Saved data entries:
★ ★ ★ ★
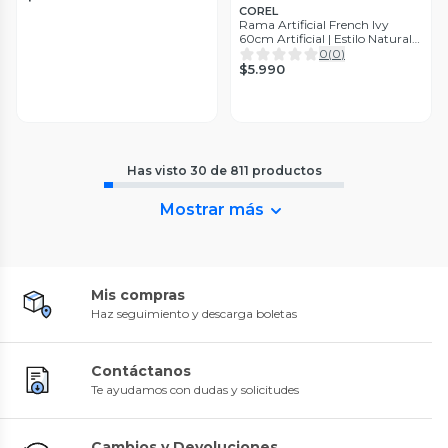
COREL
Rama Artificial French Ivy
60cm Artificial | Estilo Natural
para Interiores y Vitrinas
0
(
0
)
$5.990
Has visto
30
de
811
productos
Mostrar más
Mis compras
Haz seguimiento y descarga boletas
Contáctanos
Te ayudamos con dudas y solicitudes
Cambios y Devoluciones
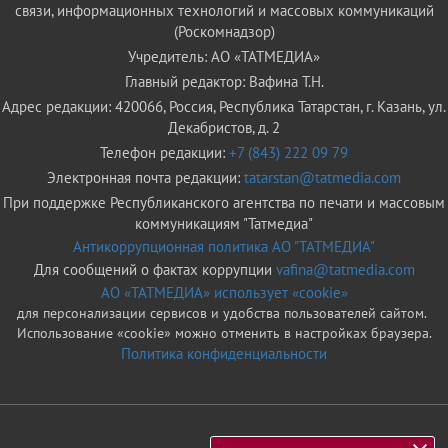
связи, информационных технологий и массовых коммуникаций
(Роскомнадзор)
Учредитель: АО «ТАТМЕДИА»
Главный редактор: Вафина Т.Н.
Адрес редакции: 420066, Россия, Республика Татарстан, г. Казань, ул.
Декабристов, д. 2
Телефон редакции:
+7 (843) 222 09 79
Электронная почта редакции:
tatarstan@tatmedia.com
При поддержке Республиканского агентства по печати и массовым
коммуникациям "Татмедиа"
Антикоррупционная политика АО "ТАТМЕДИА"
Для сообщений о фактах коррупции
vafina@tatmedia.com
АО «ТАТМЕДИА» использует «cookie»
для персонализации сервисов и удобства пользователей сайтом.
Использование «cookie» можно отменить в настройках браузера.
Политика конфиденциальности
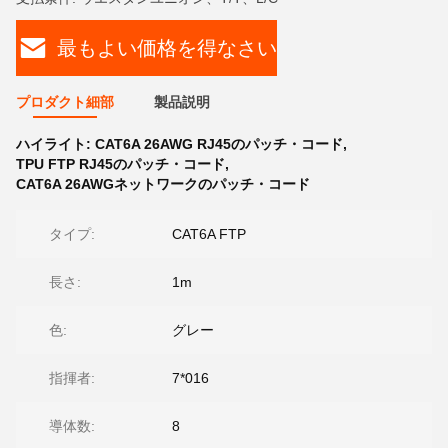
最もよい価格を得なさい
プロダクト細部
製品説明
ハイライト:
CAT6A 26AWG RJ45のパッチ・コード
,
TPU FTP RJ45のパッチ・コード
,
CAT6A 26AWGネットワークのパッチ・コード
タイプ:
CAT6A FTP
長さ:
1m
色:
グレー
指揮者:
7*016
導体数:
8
★ ★ ★ ★
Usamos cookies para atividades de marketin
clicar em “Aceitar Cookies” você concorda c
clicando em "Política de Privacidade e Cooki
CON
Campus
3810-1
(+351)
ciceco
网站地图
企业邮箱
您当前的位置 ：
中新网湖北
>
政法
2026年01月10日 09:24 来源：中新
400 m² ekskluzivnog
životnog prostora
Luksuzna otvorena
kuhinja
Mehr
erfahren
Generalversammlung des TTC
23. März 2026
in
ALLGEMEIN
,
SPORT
★ ★ ★ ★
PROBLEM REQUIREMENTS
For each line above that includes "tatmedia", copy the line.

WRITTEN SOLUTION
tatarstan@tatmedia.com
vafina@tatmedia.com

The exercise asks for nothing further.